Sunday, August 7, 2011

Welcome to the world, Eliza Grace

To my beautiful friend, Kirsty

Welcome to motherhood, my darling.

Today is the beginning of the most wonderful, most exhilarating, most challenging thing you will ever do, as long as you live. I can clearly remember the night you phoned me to say there was a tiny little heartbeat in your belly. We were both giddy with excitement.

Throughout your pregnancy, you glowed. From external appearances, being pregnant agreed with you - I had never seen you so grounded, so calm, so content in your own skin.

At your twenty week scan, you discovered that the little 'minnow' swimming around in your womb was a girl. From that day on, the excitement to meet your baby just grew and grew. It never mattered what gender your baby was, but watching you bond with your unborn daughter was incredible. This was a baby doctors told you was nigh on impossible to conceive. This was the baby you were destined to have.

For twenty years, you have been an amazing friend - loyal, honest and true. Since my own children were born, you have been a favourite 'aunty'. Jack, Phoebalina and the Mouse absolutely adore their funny Aunty Kirst, who never forgets a birthday and smothers them in attention and love. You have been a wonderful aunty, and now you are about embark on the role you were born for - an amazing mama.

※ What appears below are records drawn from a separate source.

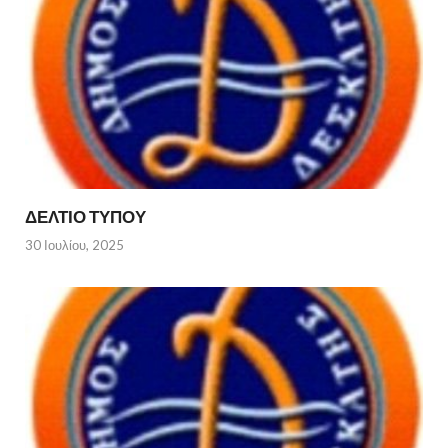
ΔΕΛΤΙΟ ΤΥΠΟΥ
30 Ιουλίου, 2025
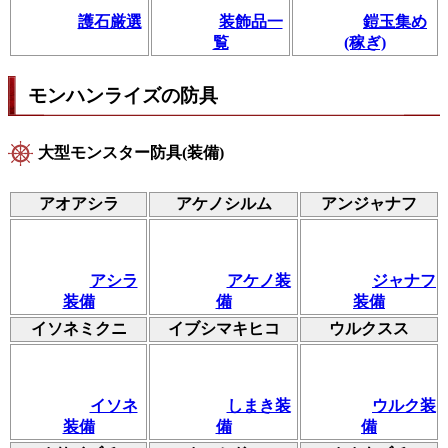
護石厳選
装飾品一
鎧玉集め
覧
(稼ぎ)
モンハンライズの防具
大型モンスター防具(装備)
アオアシラ
アケノシルム
アンジャナフ
アシラ
アケノ装
ジャナフ
装備
備
装備
イソネミクニ
イブシマキヒコ
ウルクスス
イソネ
しまき装
ウルク装
装備
備
備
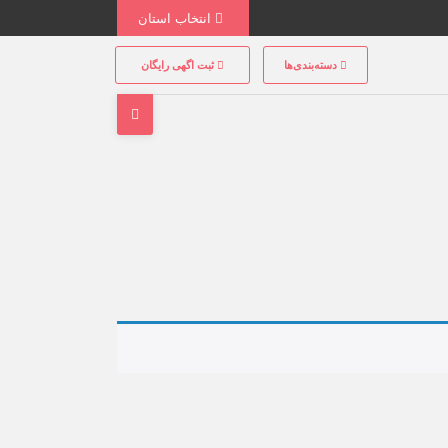
انتخاب استان
دسته‌بندی‌ها
ثبت اگهی رایگان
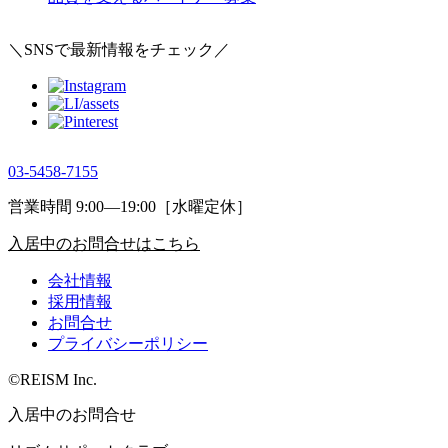
＼SNSで最新情報をチェック／
03-5458-7155
営業時間 9:00―19:00［水曜定休］
入居中のお問合せはこちら
会社情報
採用情報
お問合せ
プライバシーポリシー
©REISM Inc.
入居中のお問合せ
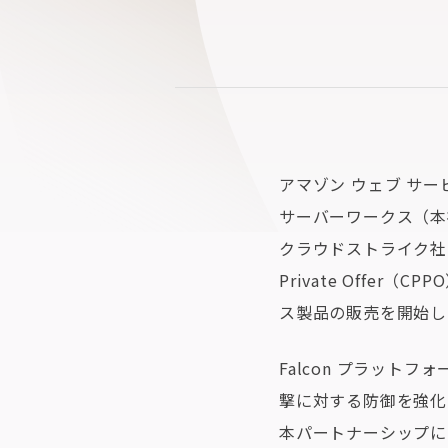
アマゾン ウェブ サー
サーバーワークス（本
クラウドストライク社とパー
Private Offer（
ス製品の販売を開始し
Falcon プラット
撃に対する防御を強化
本パートナーシップに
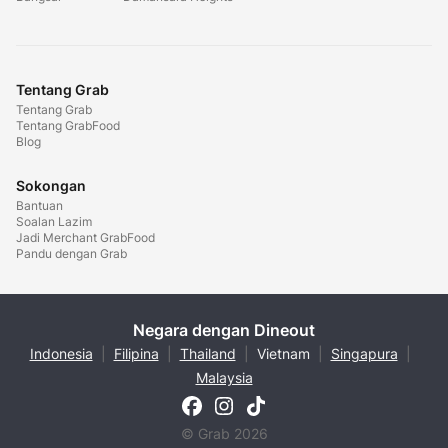
Tentang Grab
Tentang Grab
Tentang GrabFood
Blog
Sokongan
Bantuan
Soalan Lazim
Jadi Merchant GrabFood
Pandu dengan Grab
Negara dengan Dineout
Indonesia
|
Filipina
|
Thailand
|
Vietnam
|
Singapura
|
Malaysia
© Grab 2026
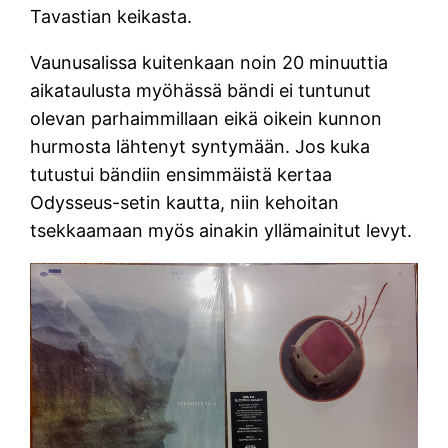
Tavastian keikasta.
Vaunusalissa kuitenkaan noin 20 minuuttia
aikataulusta myöhässä bändi ei tuntunut
olevan parhaimmillaan eikä oikein kunnon
hurmosta lähtenyt syntymään. Jos kuka
tutustui bändiin ensimmäistä kertaa
Odysseus-setin kautta, niin kehoitan
tsekkaamaan myös ainakin yllämainitut levyt.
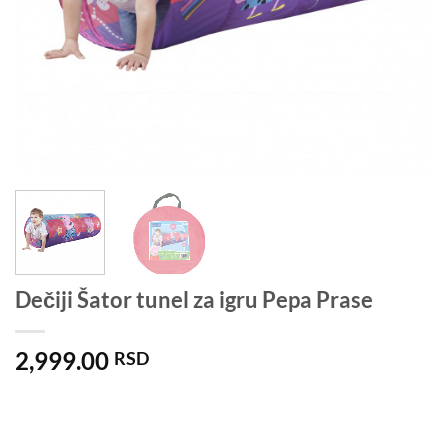
Dečiji Šator tunel za igru Pepa Prase
2,999.00
RSD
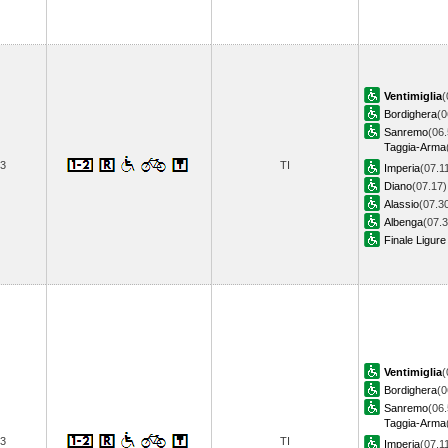
Ventimiglia
(
Bordighera
(0
Sanremo
(06.
Taggia-Arma
3
TI
Imperia
(07.1
Diano
(07.17)
Alassio
(07.3
Albenga
(07.3
Finale Ligure
Ventimiglia
(
Bordighera
(0
Sanremo
(06.
Taggia-Arma
3
TI
Imperia
(07.1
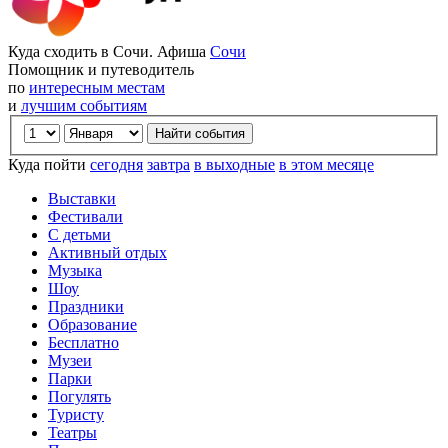
Куда сходить в Сочи. Афиша
Сочи
Помощник и путеводитель
по
интересным местам
и
лучшим событиям
Куда пойти
сегодня
завтра
в выходные
в этом месяце
Выставки
Фестивали
С детьми
Активный отдых
Музыка
Шоу
Праздники
Образование
Бесплатно
Музеи
Парки
Погулять
Туристу
Театры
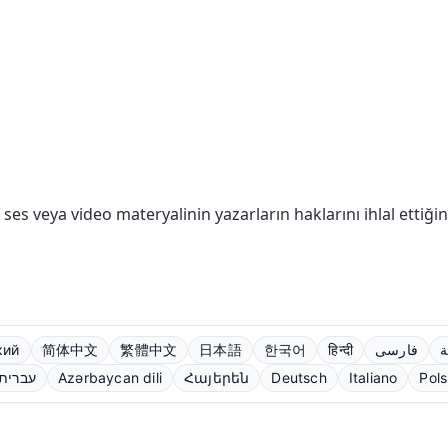
, ses veya video materyalinin yazarların haklarını ihlal etti
кий
简体中文
繁體中文
日本語
한국어
हिन्दी
فارسی
ة
עברית
Azərbaycan dili
Հայերեն
Deutsch
Italiano
Pols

Yesterday morning I received a very calm text message informing me that your waters had broken. You were staying at home, reading the papers, and waiting to see what happened next. When I phoned you at 5pm, you were walking around the local shops in the pouring rain, having only had two contractions in two hours. At that point, you sounded as though you were going into the zone. So I was not at all surprised to hear that the contractions were coming hard and fast at 9pm.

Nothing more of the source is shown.